Seine Waffe war das Messer, und er war ein ausgezeichneter Kämpfer, der weder Tod noch Teufel fürchtete. Aber selbst wenn er in größte Wut versetzt wurde, blieb er in jeder Auseinandersetzung stets fair und ehrlich und bediente sich keiner üblen Tricks.
Und so waren sie alle, die Männer der „Caribian Queen“: Kerle, bei deren Anblick allein man das kalte Grausen bekam, aber eben doch keine Galgenstricke, die jedem die Gurgel durchschnitten. Sie gehörten zum Bund der Korsaren und hielten große Stücke auf die Rote Korsarin, Philip Hasard Killigrew, Arne von Manteuffel, Thorfin Njal, Jean Ribault und Jerry Reeves. Die ungeschriebenen Regeln einer sauberen Kampfesweise waren ihnen Gesetz, und sie hielten sich – ohne Ausnahme – strikt daran.
In dieser Nacht nun, der Nacht vom 4. auf den 5. Oktober 1594, hockte Barry Winston im Großmars der „Caribian Queen“ und grinste breit.
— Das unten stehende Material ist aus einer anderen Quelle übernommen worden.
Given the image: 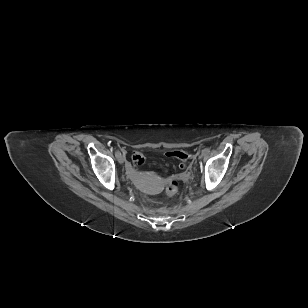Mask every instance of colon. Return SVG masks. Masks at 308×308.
Segmentation results:
<instances>
[{
  "label": "colon",
  "mask_w": 308,
  "mask_h": 308,
  "mask_svg": "<svg viewBox=\"0 0 308 308\" xmlns=\"http://www.w3.org/2000/svg\"><path fill=\"white\" fill-rule=\"evenodd\" d=\"M168 156L177 158L181 161V166H184L188 160L187 153L183 151H171L167 153ZM133 163L140 165L144 161V157L141 153H134L132 156ZM178 191V183L175 180H168L166 183V194L168 196H174Z\"/></svg>",
  "instance_id": "1"
}]
</instances>
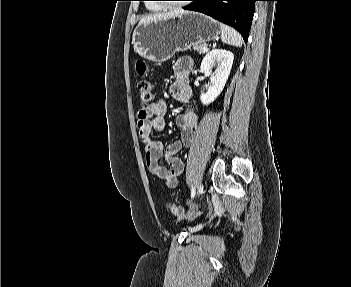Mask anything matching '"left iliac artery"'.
Listing matches in <instances>:
<instances>
[{"mask_svg":"<svg viewBox=\"0 0 351 287\" xmlns=\"http://www.w3.org/2000/svg\"><path fill=\"white\" fill-rule=\"evenodd\" d=\"M195 194H196L195 187H192V189H191V198H194Z\"/></svg>","mask_w":351,"mask_h":287,"instance_id":"obj_1","label":"left iliac artery"}]
</instances>
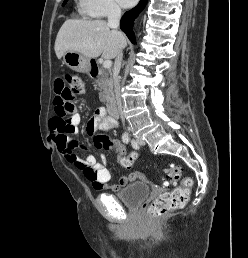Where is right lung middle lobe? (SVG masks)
I'll use <instances>...</instances> for the list:
<instances>
[{
  "mask_svg": "<svg viewBox=\"0 0 248 258\" xmlns=\"http://www.w3.org/2000/svg\"><path fill=\"white\" fill-rule=\"evenodd\" d=\"M67 1H68V0H64V3H63V5H65Z\"/></svg>",
  "mask_w": 248,
  "mask_h": 258,
  "instance_id": "dd1d6c3e",
  "label": "right lung middle lobe"
}]
</instances>
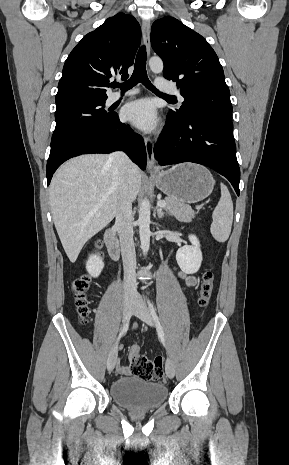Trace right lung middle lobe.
<instances>
[{
	"label": "right lung middle lobe",
	"instance_id": "obj_1",
	"mask_svg": "<svg viewBox=\"0 0 289 465\" xmlns=\"http://www.w3.org/2000/svg\"><path fill=\"white\" fill-rule=\"evenodd\" d=\"M105 100L84 99L57 104L56 127L51 145L79 130L104 125L111 121L114 114L107 113L104 109Z\"/></svg>",
	"mask_w": 289,
	"mask_h": 465
}]
</instances>
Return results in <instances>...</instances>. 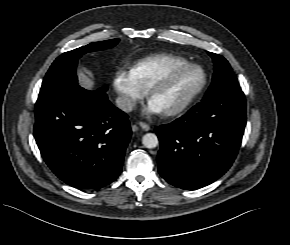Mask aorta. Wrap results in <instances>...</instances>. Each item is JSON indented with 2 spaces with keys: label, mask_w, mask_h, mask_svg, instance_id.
<instances>
[{
  "label": "aorta",
  "mask_w": 290,
  "mask_h": 245,
  "mask_svg": "<svg viewBox=\"0 0 290 245\" xmlns=\"http://www.w3.org/2000/svg\"><path fill=\"white\" fill-rule=\"evenodd\" d=\"M142 143L146 148L152 149L158 146L159 140L156 134L147 133L142 137Z\"/></svg>",
  "instance_id": "762f6f07"
}]
</instances>
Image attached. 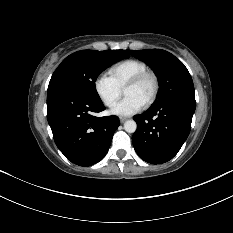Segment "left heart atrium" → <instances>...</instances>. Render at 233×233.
<instances>
[{"label": "left heart atrium", "instance_id": "left-heart-atrium-1", "mask_svg": "<svg viewBox=\"0 0 233 233\" xmlns=\"http://www.w3.org/2000/svg\"><path fill=\"white\" fill-rule=\"evenodd\" d=\"M144 106V102L134 96H126L116 104L111 113L118 116H131L138 113Z\"/></svg>", "mask_w": 233, "mask_h": 233}]
</instances>
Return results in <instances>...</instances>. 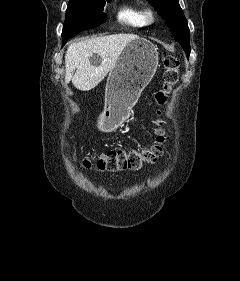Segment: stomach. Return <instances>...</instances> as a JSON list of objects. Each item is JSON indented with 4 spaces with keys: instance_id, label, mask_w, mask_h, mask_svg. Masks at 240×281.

Er hatte auch allen Grund dazu – denn erstens war das Unternehmen auf den Bahamas gegen Sir John Killigrew, Sir Andrew Clifford und Sir Henry, den Duke of Battingham, erfolgreich abgeschlossen worden, und, was am allerwichtigsten war, der Seewolf war nach dem Schuß in den Rücken, den Clifford ihm verpaßt hatte, am Leben geblieben und wieder genesen.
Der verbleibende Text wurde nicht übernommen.